THE AUSTRO-SARDINIAN WAR (1859-1860).—The hour for striking another blow for the freedom of Italy had now arrived. In 1859 Count Cavour, in the pursuance of his national policy for Italy, having first made a secret arrangement with the French emperor, gave Austria to understand that unless she granted Lombardy and Venetia free government and ceased to interfere in the affairs of the rest of Italy, Sardinia would declare war against her. Of course the Austrian government refused to accede to the demand, and almost immediately war followed. The French emperor, actuated probably less by gratitude for the aid of the Sardinian contingent in the Crimean struggle (see p.726) than by jealousy of Austria and the promise of Savoy and Nice in case of a successful issue of the war, supported the Sardinians with the armies of France. The two great victories of Magenta and Solferino seemed to promise to the allies a triumphant march to the Adriatic. But just now the threatening attitude of Prussia and other German states, in connection with other considerations, led Napoleon to enter upon negotiations of peace with the Austrian emperor at Villafranca.

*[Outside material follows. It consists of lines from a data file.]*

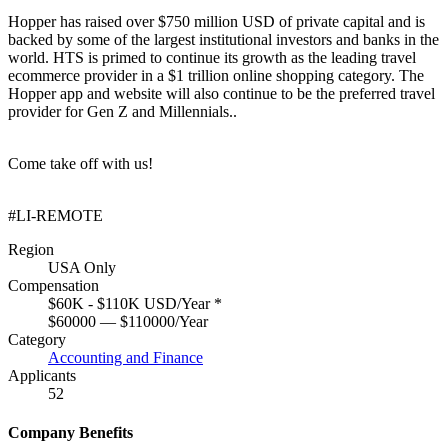
Hopper has raised over $750 million USD of private capital and is
backed by some of the largest institutional investors and banks in the
world. HTS is primed to continue its growth as the leading travel
ecommerce provider in a $1 trillion online shopping category. The
Hopper app and website will also continue to be the preferred travel
provider for Gen Z and Millennials..
Come take off with us!
#LI-REMOTE
Region
USA Only
Compensation
$60K - $110K USD/Year
*
$60000 — $110000/Year
Category
Accounting and Finance
Applicants
52
Company Benefits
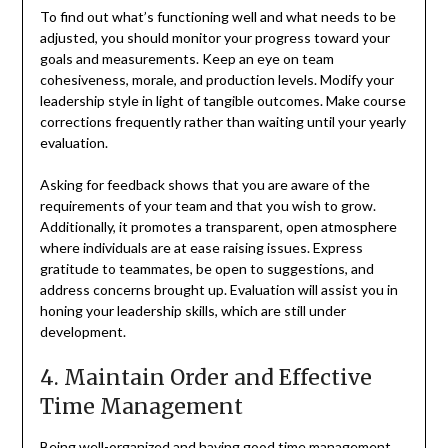
To find out what’s functioning well and what needs to be
adjusted, you should monitor your progress toward your
goals and measurements. Keep an eye on team
cohesiveness, morale, and production levels. Modify your
leadership style in light of tangible outcomes. Make course
corrections frequently rather than waiting until your yearly
evaluation.
Asking for feedback shows that you are aware of the
requirements of your team and that you wish to grow.
Additionally, it promotes a transparent, open atmosphere
where individuals are at ease raising issues. Express
gratitude to teammates, be open to suggestions, and
address concerns brought up. Evaluation will assist you in
honing your leadership skills, which are still under
development.
4. Maintain Order and Effective
Time Management
Being well-organized and having good time management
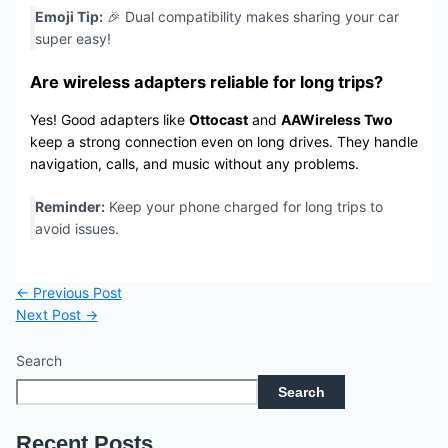
Emoji Tip:
🎉 Dual compatibility makes sharing your car
super easy!
Are wireless adapters reliable for long trips?
Yes! Good adapters like
Ottocast
and
AAWireless Two
keep a strong connection even on long drives. They handle
navigation, calls, and music without any problems.
Reminder:
Keep your phone charged for long trips to
avoid issues.
←
Previous Post
Next Post
→
Search
Search
Recent Posts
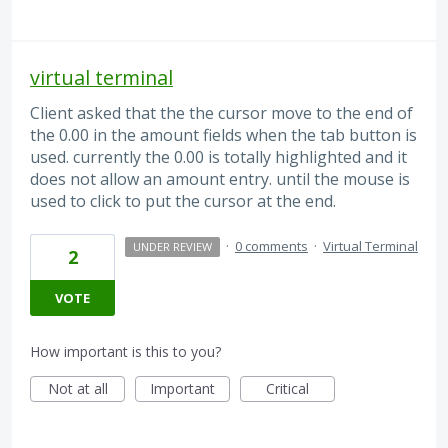
virtual terminal
Client asked that the the cursor move to the end of
the 0.00 in the amount fields when the tab button is
used. currently the 0.00 is totally highlighted and it
does not allow an amount entry. until the mouse is
used to click to put the cursor at the end.
·
0 comments
·
Virtual Terminal
UNDER REVIEW
2
VOTE
How important is this to you?
Not at all
Important
Critical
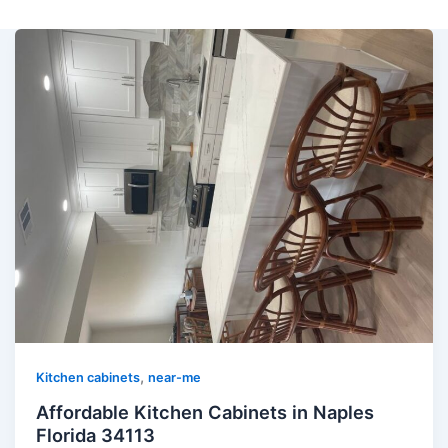
,
Kitchen cabinets
near-me
Affordable Kitchen Cabinets in Naples
Florida 34113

The outcome was that Austria retained Venice, but gave up to Sardinia the larger part of Lombardy. The Sardinians were bitterly disappointed that they did not get Venetia, and loudly accused the French emperor of having betrayed their cause, since at the outset he had promised them that he would free Italy from the mountains to the sea. But Sardinia found compensation for Venice in the accession of Tuscany, Modena, Parma, and Romagna, the peoples of which states, having discarded their old rulers, besought Victor Emmanuel to permit them to unite themselves to his kingdom. Thus, as the result of the war, the king of Sardinia had added to his subjects a population of 9,000,000. One long step was taken in the way of Italian unity and freedom.

SICILY AND NAPLES ADDED TO VICTOR EMMANUEL'S KINGDOM (1860).—The romantic and adventurous daring of the hero Garibaldi now added Sicily and Naples to the possessions of Victor Emmanuel, and changed the kingdom of Sardinia into the kingdom of Italy.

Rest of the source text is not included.